Scrapy Playwright Guide: Render & Scrape JS Heavy Websites
Released by Microsoft in 2020, Playwright.js is quickly becoming the most popular headless browser library for browser automation and web scraping thanks to its cross-browser support (can drive Chromium, WebKit, and Firefox browsers, whilst Puppeteer only drives Chromium) and developer experience improvements over Puppeteer.
So it is great to see that a number of the core Scrapy maintainers developed a Playwright integration for Scrapy: scrapy-playwright
Scrapy Playwright is one of the best headless browser options you can use with Scrapy so in this guide we will go through how:
- How To Install Scrapy Playwright
- How To Use Scrapy Playwright In Your Spiders
- How To Wait For The Page To Load
- How To Scrape Multiple Pages
- How To Scroll The Page Elements With Scrapy Playwright
- How To Take screenshots With Scrapy Playwright
As of writing this guide, Scrapy Playwright doesn't work with Windows. However, it is possible to run it with WSL (Windows Subsystem for Linux).
Need help scraping the web?
Then check out ScrapeOps, the complete toolkit for web scraping.
Base Scrapy Project
If you'd like to follow along with a project that is already setup and ready to go you can clone our scrapy project that is made espcially to be used with this tutorial.
Once you download the code from our github repo. You can just copy/paste in the code snippets we use below and see the code working correctly on your computer.
The only thing that you need to do after downloading the code is to install a python virtual environment. If you don't know how to do that you can check out our guide here
If you prefer video tutorials, then check out the video version of this article.
How To Install Scrapy Playwright
Installing scrapy-playwright into your Scrapy projects is very straightforward.
First, you need to install scrapy-playwright itself:
pip install scrapy-playwright
Then if your haven't already installed Playwright itself, you will need to install it using the following command in your command line:
playwright install
Next, we will need to update our Scrapy projects settings to activate scrapy-playwright in the project:
# settings.py
DOWNLOAD_HANDLERS = {
"http": "scrapy_playwright.handler.ScrapyPlaywrightDownloadHandler",
"https": "scrapy_playwright.handler.ScrapyPlaywrightDownloadHandler",
}
TWISTED_REACTOR = "twisted.internet.asyncioreactor.AsyncioSelectorReactor"

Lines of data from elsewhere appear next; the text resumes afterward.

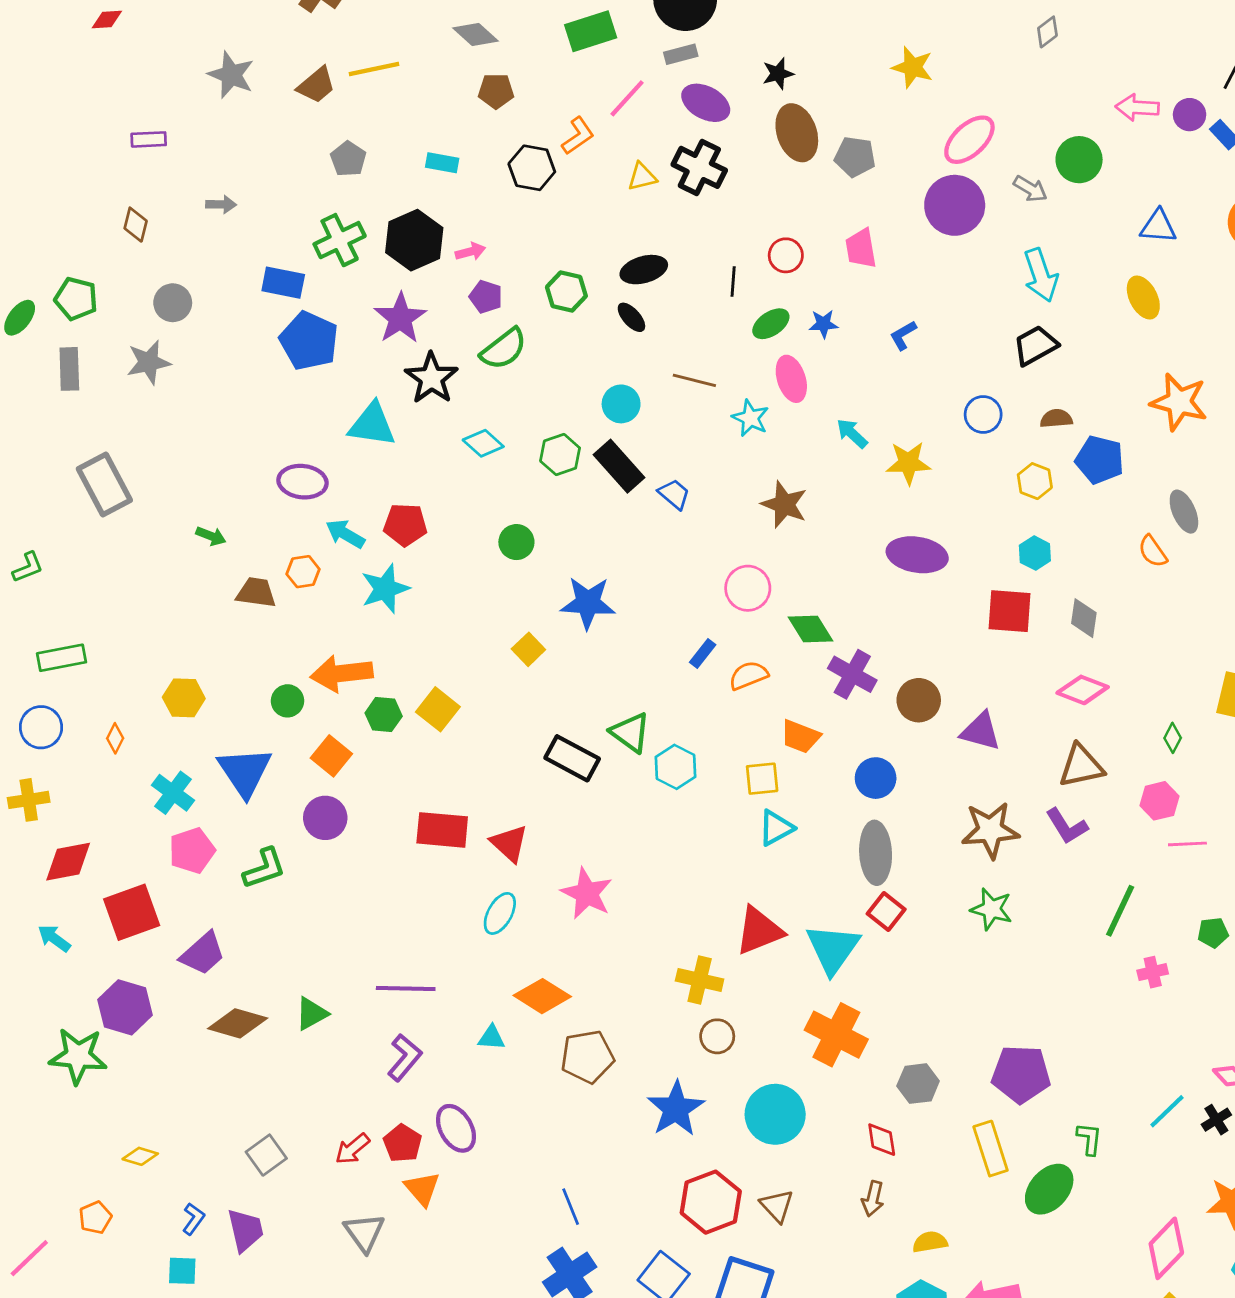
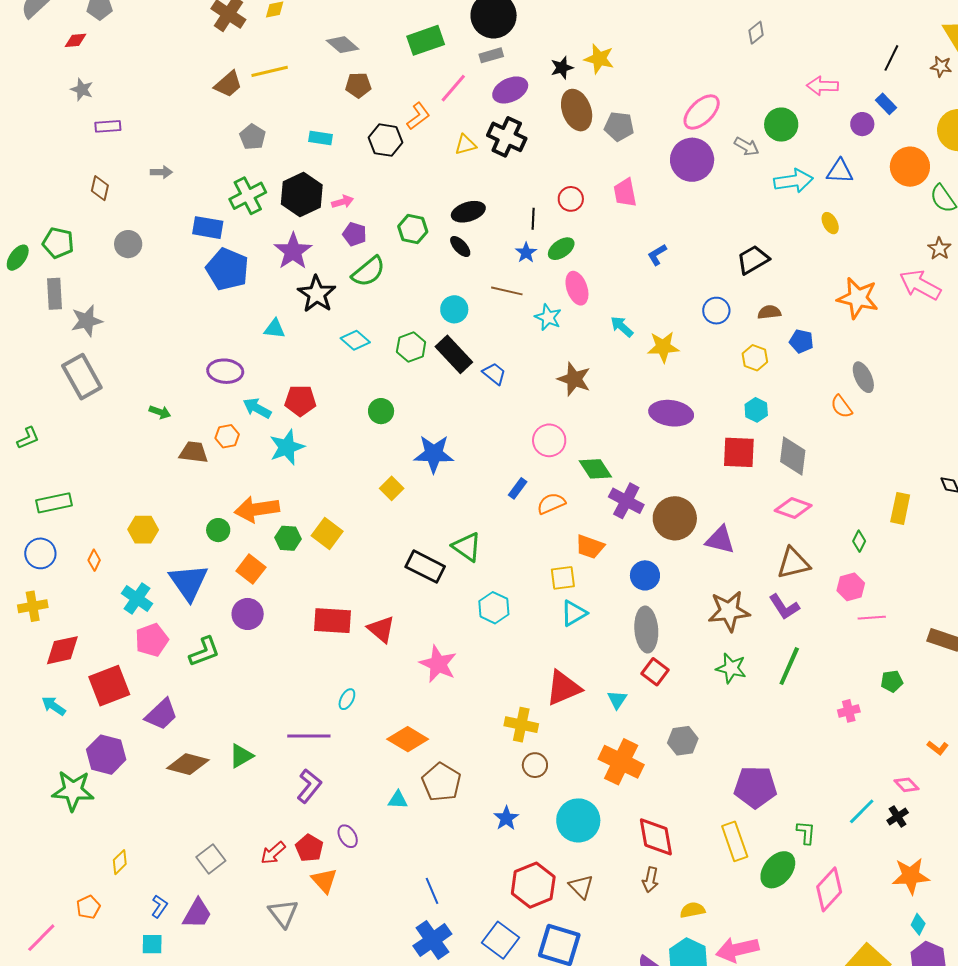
yellow star: (913, 67) -> (599, 59), moved
gray star: (231, 75) -> (82, 90), moved, size x0.7
purple ellipse: (706, 103) -> (510, 90), turned -52
purple circle: (1190, 115) -> (862, 124), moved
cyan arrow: (1041, 275) -> (793, 181), moved, turned -78
yellow ellipse: (1143, 297) -> (830, 223), size x0.7
blue star: (823, 324) -> (526, 253), moved, turned -30
gray star: (149, 362) -> (87, 321), moved
cyan triangle: (372, 425) -> (275, 329), size x0.6
blue pentagon: (1100, 460) -> (801, 341), size x0.7
gray diamond: (1084, 618) -> (793, 456), size x1.4
brown circle: (919, 700) -> (675, 518), size x1.4
cyan hexagon: (676, 767) -> (494, 608), moved
green line: (1120, 911) -> (789, 666), moved
cyan ellipse: (500, 913) -> (347, 699), moved, size x0.7
cyan triangle: (833, 949) -> (617, 700), size x0.5
cyan triangle: (492, 1038) -> (398, 800), moved
brown pentagon: (587, 1057) -> (441, 782), turned -30
gray hexagon: (918, 1084) -> (683, 741), moved
blue star: (676, 1109) -> (506, 818), size x0.6
purple ellipse: (456, 1128) -> (348, 836), size x0.7
red diamond: (882, 1140) -> (656, 837), size x1.6
yellow diamond: (140, 1156) -> (120, 862), turned -60
purple trapezoid: (245, 1230) -> (197, 914), turned 44
pink diamond: (1166, 1248) -> (829, 889), moved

The ScrapyPlaywrightDownloadHandler
class inherits from Scrapy's default http/https
handler. So unless you explicitly activate scrapy-playwright in your Scrapy Request, those requests will be processed by the regular Scrapy download handler.
How To Use Scrapy Playwright In Your Spiders
Now, let's integrate scrapy-playwright into a Scrapy spider so all our requests will be JS rendered.

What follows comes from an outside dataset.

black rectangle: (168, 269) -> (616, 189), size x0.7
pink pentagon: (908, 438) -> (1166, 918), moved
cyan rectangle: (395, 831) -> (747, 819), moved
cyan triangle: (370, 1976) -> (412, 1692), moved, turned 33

To route our requests through scrapy-playwright we just need to enable it in the Request meta dictionary by setting meta={'playwright': True}
.
# spiders/quotes.py
import scrapy
from quotes_js_scraper.items import QuoteItem
class QuotesSpider(scrapy.Spider):
name = 'quotes'
def start_requests(self):
url = "https://quotes.toscrape.com/js/"
yield scrapy.Request(url, meta={'playwright': True})
def parse(self, response):
for quote in response.css('div.quote'):
quote_item = QuoteItem()
quote_item['text'] = quote.css('span.text::text').get()
quote_item['author'] = quote.css('small.author::text').get()
quote_item['tags'] = quote.css('div.tags a.tag::text').getall()
yield quote_item
The response
will now contain the rendered page as seen by the browser. However, sometimes Playwright will have ended the rendering before the entire page has been rendered which we can solve using Playwright PageMethods.
Note:
If you are getting the following error when running scrapy crawl
:
scrapy.exceptions.NotSupported: Unsupported URL scheme 'https': No module named 'scrapy_playwright'
What usually resolves this error is running deactivate
to deactivate your venv and then re-activate your virtual environment again.
Interacting With The Page Using Playwright PageMethods
To interaction with the page using scrapy-playwright we will need to use the PageMethod
class.
PageMethod's allow us to do alot of different things on the page, including:
- Wait for elements to load before returning response
- Scrolling the page
- Clicking on page elements
- Taking a screenshot of the page
- Creating PDFs of the page
First, to use the PageMethod functionality in your spider you will need to set playwright_include_page
equal to True so we can access the Playwright Page
object and also define any callbacks (i.e. def parse
) as a coroutine function (async def
) in order to await the provided Page
object.
# spiders/quotes.py
import scrapy
from quotes_js_scraper.items import QuoteItem
class QuotesSpider(scrapy.Spider):
name = 'quotes'
def start_requests(self):
url = 'https://quotes.toscrape.com/js/'
yield scrapy.Request(url, meta=dict(
playwright = True,
playwright_include_page = True,
))
async def parse(self, response):
...
Note: When setting 'playwright_include_page': True
it is also recommended that you set a Request errback to make sure pages are closed even if a request fails (if playwright_include_page=False or unset, pages are automatically closed upon encountering an exception).
# spiders/quotes.py
import scrapy
from quotes_js_scraper.items import QuoteItem
class QuotesSpider(scrapy.Spider):
name = 'quotes'
def start_requests(self):
url = 'https://quotes.toscrape.com/js/'
yield scrapy.Request(url, meta=dict(
playwright = True,
playwright_include_page = True,
errback=self.errback,
))
async def parse(self, response):
page = response.meta["playwright_page"]
await page.close()
for quote in response.css('div.quote'):
quote_item = QuoteItem()
quote_item['text'] = quote.css('span.text::text').get()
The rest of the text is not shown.